Today, I'd like to conduct various benchmarks using Qiskit + cuQuantum. Given that cuQuantum is free, one would expect more articles about it. However, there aren't many, probably due to the niche nature of the quantum computing industry.
First, regarding the installation, you'll set up the cuQuantum in a conda environment and then install cuQuantum and cuQuantum Python. For Qiskit, you can install qiskit-aer and qiskit-aer-gpu using pip.
I am using some references
https://medium.com/qiskit/improve-quantum-simulations-with-qiskit-aer-cuquantum-9cd4bf69f042
from qiskit import *
from qiskit.circuit.library import *
from qiskit_aer import *
import time
import numpy as np
import matplotlib.pyplot as plt
def exp_qv(qubits=15, depth=10, device_num=0):
if device_num ==0:
sim = AerSimulator(method='statevector', device='CPU')
elif device_num == 1:
sim = AerSimulator(method='statevector', device='GPU')
else:
sim = AerSimulator(method='statevector', device='GPU', cuStateVec_enable=True)
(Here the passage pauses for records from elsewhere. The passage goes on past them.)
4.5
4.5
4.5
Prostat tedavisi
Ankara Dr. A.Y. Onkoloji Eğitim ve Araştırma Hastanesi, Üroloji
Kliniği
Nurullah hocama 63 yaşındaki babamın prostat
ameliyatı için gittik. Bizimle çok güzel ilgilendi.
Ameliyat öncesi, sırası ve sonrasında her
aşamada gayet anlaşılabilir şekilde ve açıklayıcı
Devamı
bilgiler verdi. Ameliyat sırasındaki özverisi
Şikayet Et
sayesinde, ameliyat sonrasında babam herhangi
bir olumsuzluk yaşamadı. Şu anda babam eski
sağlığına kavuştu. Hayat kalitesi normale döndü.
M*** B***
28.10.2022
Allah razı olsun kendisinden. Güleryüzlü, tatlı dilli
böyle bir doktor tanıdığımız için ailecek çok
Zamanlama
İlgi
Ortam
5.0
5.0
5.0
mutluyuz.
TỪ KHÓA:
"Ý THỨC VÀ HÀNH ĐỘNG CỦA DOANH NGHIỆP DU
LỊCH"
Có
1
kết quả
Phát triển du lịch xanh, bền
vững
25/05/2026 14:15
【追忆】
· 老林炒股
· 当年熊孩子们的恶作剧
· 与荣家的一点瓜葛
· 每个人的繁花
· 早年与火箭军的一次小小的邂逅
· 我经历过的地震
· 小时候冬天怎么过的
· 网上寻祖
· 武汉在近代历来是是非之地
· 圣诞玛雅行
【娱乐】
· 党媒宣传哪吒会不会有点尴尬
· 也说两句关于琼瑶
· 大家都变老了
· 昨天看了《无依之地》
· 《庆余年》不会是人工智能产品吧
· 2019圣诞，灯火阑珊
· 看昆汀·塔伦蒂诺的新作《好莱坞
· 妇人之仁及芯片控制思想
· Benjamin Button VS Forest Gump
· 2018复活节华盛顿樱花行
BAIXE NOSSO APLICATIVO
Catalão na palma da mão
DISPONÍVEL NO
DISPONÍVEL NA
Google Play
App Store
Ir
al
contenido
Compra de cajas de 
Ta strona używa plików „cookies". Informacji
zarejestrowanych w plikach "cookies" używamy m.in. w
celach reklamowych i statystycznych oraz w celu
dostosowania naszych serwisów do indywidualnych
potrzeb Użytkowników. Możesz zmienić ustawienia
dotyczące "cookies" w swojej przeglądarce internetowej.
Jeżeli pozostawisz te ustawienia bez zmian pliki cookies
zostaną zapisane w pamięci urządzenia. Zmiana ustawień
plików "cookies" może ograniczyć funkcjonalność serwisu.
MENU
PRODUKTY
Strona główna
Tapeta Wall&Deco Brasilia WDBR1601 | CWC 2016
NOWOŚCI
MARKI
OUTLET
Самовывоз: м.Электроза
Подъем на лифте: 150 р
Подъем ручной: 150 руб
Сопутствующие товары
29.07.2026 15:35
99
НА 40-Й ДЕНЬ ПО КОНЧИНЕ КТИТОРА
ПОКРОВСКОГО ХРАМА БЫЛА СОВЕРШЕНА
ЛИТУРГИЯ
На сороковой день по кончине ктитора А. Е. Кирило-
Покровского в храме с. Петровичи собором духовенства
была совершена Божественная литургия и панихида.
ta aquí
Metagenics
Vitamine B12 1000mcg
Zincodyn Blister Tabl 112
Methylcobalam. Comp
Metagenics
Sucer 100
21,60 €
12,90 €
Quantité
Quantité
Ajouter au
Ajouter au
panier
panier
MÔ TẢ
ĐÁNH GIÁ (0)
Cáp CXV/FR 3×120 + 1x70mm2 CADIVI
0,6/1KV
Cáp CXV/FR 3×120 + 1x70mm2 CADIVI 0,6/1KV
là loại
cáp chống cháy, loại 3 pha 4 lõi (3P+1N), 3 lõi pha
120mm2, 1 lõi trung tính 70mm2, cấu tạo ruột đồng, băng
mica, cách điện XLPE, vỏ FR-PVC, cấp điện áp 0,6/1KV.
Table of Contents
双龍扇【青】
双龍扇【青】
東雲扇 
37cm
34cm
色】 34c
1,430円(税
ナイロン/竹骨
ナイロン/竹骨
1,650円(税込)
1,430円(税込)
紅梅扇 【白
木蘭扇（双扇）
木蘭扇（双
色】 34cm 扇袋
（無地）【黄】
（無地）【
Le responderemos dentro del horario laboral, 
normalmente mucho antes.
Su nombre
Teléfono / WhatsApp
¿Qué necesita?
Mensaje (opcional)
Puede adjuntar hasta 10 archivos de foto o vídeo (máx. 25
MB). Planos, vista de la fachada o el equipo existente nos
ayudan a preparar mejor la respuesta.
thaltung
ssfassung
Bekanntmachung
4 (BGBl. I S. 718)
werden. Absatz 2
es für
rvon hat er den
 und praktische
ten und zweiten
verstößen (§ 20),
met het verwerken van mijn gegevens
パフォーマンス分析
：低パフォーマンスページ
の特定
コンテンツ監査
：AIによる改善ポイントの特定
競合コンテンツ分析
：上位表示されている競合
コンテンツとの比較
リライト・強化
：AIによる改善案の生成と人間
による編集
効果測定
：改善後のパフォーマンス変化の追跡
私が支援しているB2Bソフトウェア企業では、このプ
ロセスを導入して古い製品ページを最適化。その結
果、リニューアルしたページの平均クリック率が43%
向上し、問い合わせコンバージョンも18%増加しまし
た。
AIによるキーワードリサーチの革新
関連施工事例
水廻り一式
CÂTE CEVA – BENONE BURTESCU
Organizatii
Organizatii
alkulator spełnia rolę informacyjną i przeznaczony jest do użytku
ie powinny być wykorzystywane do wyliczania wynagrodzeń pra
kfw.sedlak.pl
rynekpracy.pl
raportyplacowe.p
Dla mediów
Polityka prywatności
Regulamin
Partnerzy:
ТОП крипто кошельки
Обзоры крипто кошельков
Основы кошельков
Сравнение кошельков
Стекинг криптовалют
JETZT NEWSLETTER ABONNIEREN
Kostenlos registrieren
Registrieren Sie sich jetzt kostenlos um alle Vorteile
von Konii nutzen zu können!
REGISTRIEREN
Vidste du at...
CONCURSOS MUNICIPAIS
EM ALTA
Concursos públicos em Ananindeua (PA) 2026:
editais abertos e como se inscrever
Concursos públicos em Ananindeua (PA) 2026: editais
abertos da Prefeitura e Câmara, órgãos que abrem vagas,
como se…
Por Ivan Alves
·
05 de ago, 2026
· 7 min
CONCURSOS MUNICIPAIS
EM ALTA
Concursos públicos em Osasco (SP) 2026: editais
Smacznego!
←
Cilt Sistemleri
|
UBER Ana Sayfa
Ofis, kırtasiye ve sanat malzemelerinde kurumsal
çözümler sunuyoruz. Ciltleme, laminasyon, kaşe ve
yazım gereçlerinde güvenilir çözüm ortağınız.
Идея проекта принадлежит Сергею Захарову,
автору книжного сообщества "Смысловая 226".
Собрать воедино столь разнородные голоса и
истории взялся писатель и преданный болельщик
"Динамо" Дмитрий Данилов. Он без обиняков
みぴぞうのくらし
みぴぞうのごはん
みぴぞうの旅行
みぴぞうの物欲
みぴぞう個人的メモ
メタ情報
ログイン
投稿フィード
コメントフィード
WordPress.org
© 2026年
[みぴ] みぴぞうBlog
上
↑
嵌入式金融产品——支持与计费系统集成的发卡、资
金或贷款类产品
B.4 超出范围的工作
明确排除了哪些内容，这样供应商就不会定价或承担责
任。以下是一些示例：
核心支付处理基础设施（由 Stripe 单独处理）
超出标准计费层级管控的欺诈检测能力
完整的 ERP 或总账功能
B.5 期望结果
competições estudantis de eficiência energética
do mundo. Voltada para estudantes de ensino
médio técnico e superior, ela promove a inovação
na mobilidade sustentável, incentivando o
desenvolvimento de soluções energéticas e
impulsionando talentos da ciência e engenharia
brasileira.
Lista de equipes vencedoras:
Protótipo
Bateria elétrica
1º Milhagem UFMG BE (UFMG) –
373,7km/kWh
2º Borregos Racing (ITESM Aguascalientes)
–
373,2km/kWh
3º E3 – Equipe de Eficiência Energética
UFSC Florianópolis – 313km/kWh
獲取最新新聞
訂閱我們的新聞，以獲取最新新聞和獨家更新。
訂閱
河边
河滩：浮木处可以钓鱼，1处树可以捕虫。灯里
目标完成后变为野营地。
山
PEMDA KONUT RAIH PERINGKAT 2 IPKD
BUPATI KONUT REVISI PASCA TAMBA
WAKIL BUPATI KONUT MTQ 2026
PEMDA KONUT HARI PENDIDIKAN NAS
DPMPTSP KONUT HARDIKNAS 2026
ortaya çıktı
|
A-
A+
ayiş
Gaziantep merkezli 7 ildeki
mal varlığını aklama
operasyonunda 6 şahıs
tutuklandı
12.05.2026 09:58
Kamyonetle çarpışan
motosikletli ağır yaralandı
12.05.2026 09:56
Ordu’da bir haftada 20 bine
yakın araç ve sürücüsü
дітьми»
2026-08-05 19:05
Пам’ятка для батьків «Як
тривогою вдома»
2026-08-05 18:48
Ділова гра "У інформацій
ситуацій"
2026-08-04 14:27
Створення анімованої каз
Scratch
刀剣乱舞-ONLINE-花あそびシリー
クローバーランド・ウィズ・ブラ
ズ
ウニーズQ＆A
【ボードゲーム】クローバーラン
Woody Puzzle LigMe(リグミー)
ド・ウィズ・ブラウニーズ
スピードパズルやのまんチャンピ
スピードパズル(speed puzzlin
circuit = QuantumVolume(qubits, depth, seed=0)
circuit.measure_all()
circuit = transpile(circuit, sim)
start = time.time()
result = sim.run(circuit, shots=1, seed_simulator=12345).result()
time_val = time.time() - start
return time_val
First, we will compare the CPU, GPU, and cuQuantum's cuStateVec. We'll run the same problem on different configurations.
1. We will use the CPU. It's the Intel Core i9 13900KF, which is fairly high-performance.
2. We will use the GPU, leveraging acceleration from IBM's program.
3. We will use the GPU, but with acceleration using NVIDIA's program, cuStateVec.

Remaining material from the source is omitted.